Sukayna was born in year 49 of the Hejira (about AD 671). She was celebrated for her beauty, for what the Arabs call beauty – an explosive mixture of physical attractiveness, critical intelligence, and caustic wit. The most powerful men debated with her; caliphs and princes proposed marriage to her, which she disdained for political reasons. Nevertheless, she ended marrying five, some say six, husbands. She quarreled with some of them, made passionate declarations of love to others, brought one to court for infidelity, and never pledged ta’a (obedience, the key principle of Muslim marriage) to any of them. In her marriage contracts she stipulated that she would not obey her husband, but would do as she pleased, and that she did not acknowledge that her husband had the right to practice polygyny. All this was the result of her interest in political affairs and poetry. She continued to receive visits from poets and, despite her several marriages, to attend the meetings of the Qurashi tribal council, the equivalent of today’s democratic municipal councils. Her personality has fascinated the historians, who have devoted pages and pages, sometimes whole biographies, to her. Her character was deeply affected by history’s harsh reality – particularly the killing of her father, Husayn Ibn ‘Ali, at Karbala, one of the most outrageous massacres in Muslim political history. Husayn was a man of peace who had declared to Mu’awiya in a written contract his decision to renounce the caliphate, provided he be allowed to live in safety with his family. A poet, he celebrated the women he adored: Rabab, his wife, and Sukayna, his daughter. After the death of Mu’awiya, when he refused to swear allegiance to Mu’awiya’s son, Husayn was killed at Karbala in the midst of his family, including Sukayna. It happened on the Day of Ashura (the Day of Atonement), October 10, AD 680. All her life Sukayna harboured feelings of contempt, which she never hesitated to express, for the Umayyad dynasty and its bloody methods. She attacked the dynasty in the mosques and insulted its governors and representatives every time she had the opportunity, even arranging occasions for this purpose.
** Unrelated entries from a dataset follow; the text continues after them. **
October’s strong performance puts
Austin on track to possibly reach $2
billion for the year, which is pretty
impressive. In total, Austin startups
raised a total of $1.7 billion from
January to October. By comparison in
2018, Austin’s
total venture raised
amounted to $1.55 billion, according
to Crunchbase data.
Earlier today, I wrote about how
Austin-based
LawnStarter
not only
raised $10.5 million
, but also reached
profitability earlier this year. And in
She made one of her husbands sign a marriage contract that officially specified her right to nushuz, that rebellion against marital control that so tormented the fuqaha. She claimed the right to be nashiz, and paraded it, like her beauty and her talent, to assert the importance and vitality of women in the Arab tradition. Admiring and respectful, the historians delight in evoking her family dramas – for instance, the case that she brought against one of her husbands who had violated the rule of monogamy that she had imposed on him in the marriage contract. Dumbfounded by the conditions in the contract, the judge nevertheless was obliged to hear the case, with his own wife attending this trial of the century and the caliph sending an emissary to keep him au courant with the course of the trial.